____ RECORDS
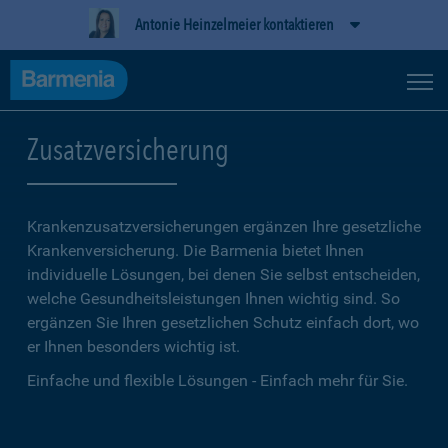
Antonie Heinzelmeier kontaktieren
Zusatzversicherung
Krankenzusatzversicherungen ergänzen Ihre gesetzliche
Kranken­versicherung. Die Barmenia bietet Ihnen
individuelle Lösungen, bei denen Sie selbst entscheiden,
welche Gesundheitsleistungen Ihnen wichtig sind. So
ergänzen Sie Ihren gesetzlichen Schutz einfach dort, wo
er Ihnen besonders wichtig ist.
Einfache und flexible Lösungen - Einfach mehr für Sie.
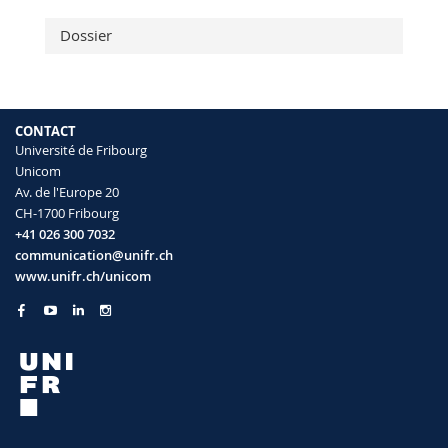
Dossier
CONTACT
Université de Fribourg
Unicom
Av. de l'Europe 20
CH-1700 Fribourg
+41 026 300 7032
communication@unifr.ch
www.unifr.ch/unicom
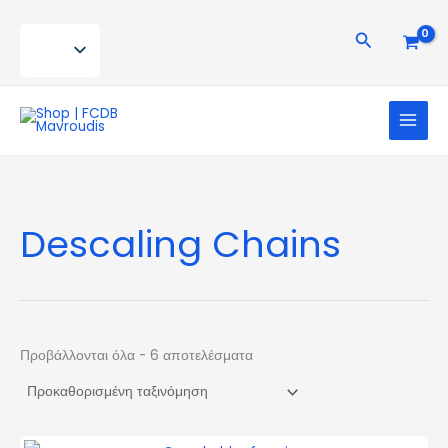
Μετάβαση
στο
Αναζήτηση
περιεχόμενο
Descaling Chains
Προβάλλονται όλα - 6 αποτελέσματα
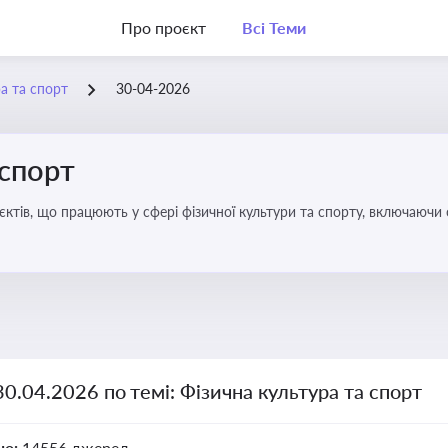
Про проєкт
Всі Теми
а та спорт
30-04-2026
 спорт
’єктів, що працюють у сфері фізичної культури та спорту, включаючи
ливим для розвитку кадрового потенціалу, соціального захисту та е
30.04.2026 по темі: Фізична культура та спорт
но:
14556 джерел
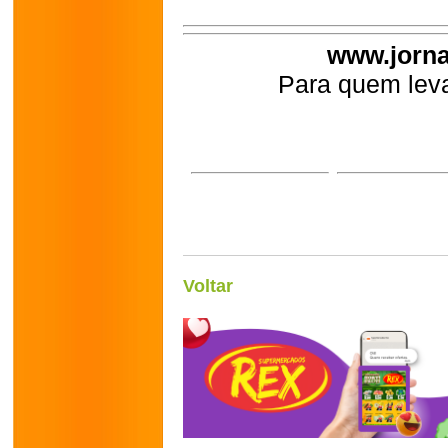
www.jorna
Para quem leva
Voltar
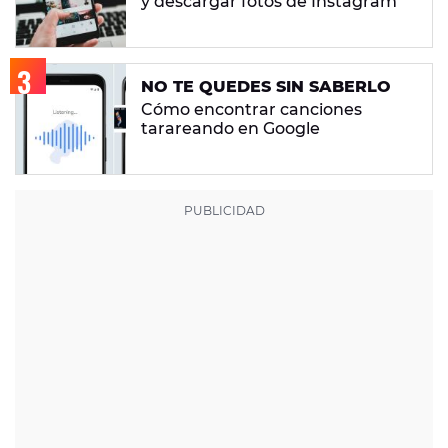
y descargar fotos de Instagram
NO TE QUEDES SIN SABERLO
Cómo encontrar canciones
tarareando en Google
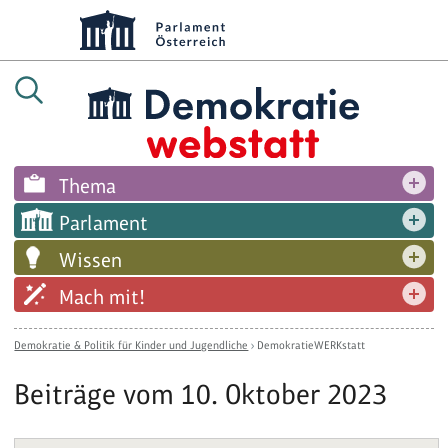
Thema
Parlament
Wissen
Mach mit!
Demokratie & Politik für Kinder und Jugendliche
›
DemokratieWERKstatt
Beiträge vom 10. Oktober 2023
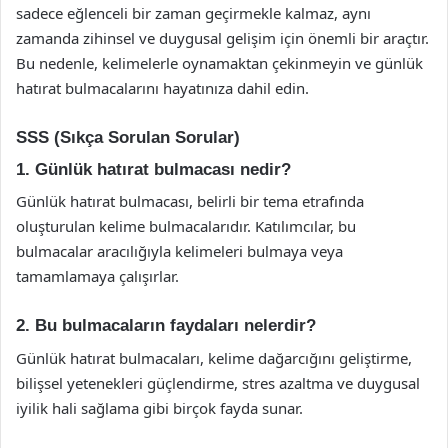
sadece eğlenceli bir zaman geçirmekle kalmaz, aynı
zamanda zihinsel ve duygusal gelişim için önemli bir araçtır.
Bu nedenle, kelimelerle oynamaktan çekinmeyin ve günlük
hatırat bulmacalarını hayatınıza dahil edin.
SSS (Sıkça Sorulan Sorular)
1. Günlük hatırat bulmacası nedir?
Günlük hatırat bulmacası, belirli bir tema etrafında
oluşturulan kelime bulmacalarıdır. Katılımcılar, bu
bulmacalar aracılığıyla kelimeleri bulmaya veya
tamamlamaya çalışırlar.
2. Bu bulmacaların faydaları nelerdir?
Günlük hatırat bulmacaları, kelime dağarcığını geliştirme,
bilişsel yetenekleri güçlendirme, stres azaltma ve duygusal
iyilik hali sağlama gibi birçok fayda sunar.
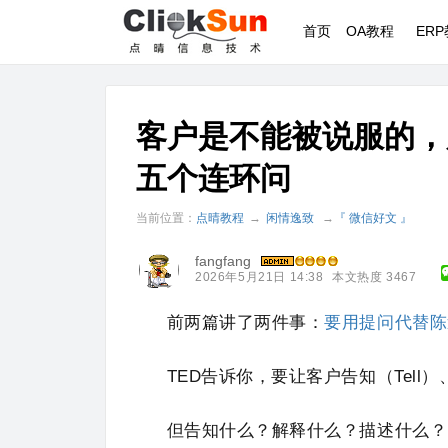
首页
OA教程
ER
客户是不能被说服的，
五个连环问
当前位置：
点晴教程
→
闲情逸致
→
『 微信好文 』
fangfang
2026年5月21日 14:38
本文热度 3467
前两篇讲了两件事：
要用提问代替陈
TED告诉你，要让客户告知（Tell）、
但告知什么？解释什么？描述什么？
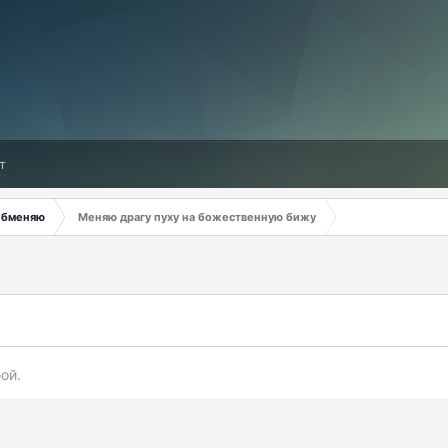
т
бменяю
Меняю драгу пуху на божественную бижу
ой.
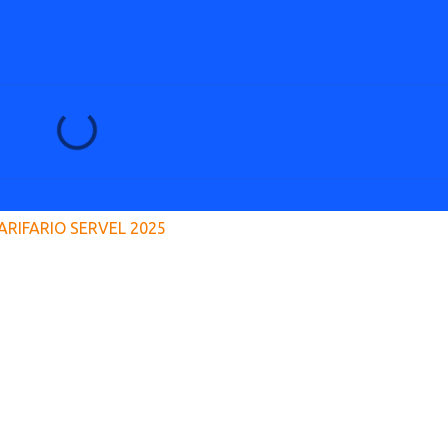
ARIFARIO SERVEL 2025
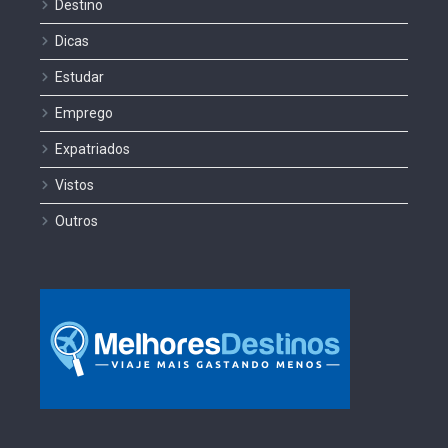
Destino
Dicas
Estudar
Emprego
Expatriados
Vistos
Outros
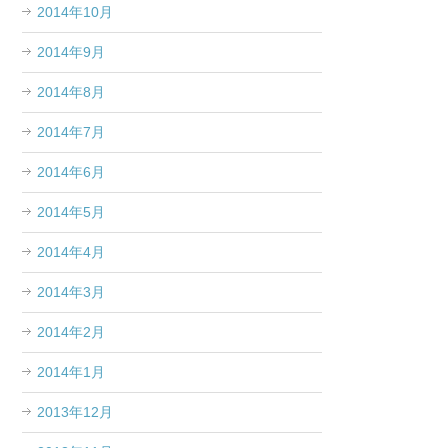
2014年10月
2014年9月
2014年8月
2014年7月
2014年6月
2014年5月
2014年4月
2014年3月
2014年2月
2014年1月
2013年12月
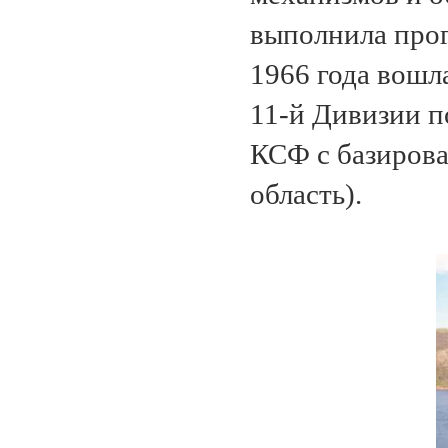
выполнила прог
1966 года вошла
11-й Дивизии п
КСФ с базирова
область).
________
■ TASK BRIEF:
Using the entries above, work out how many lines contain the string "ergänzen". Respond with that number alone.

■ YOUR SOLUTION:
2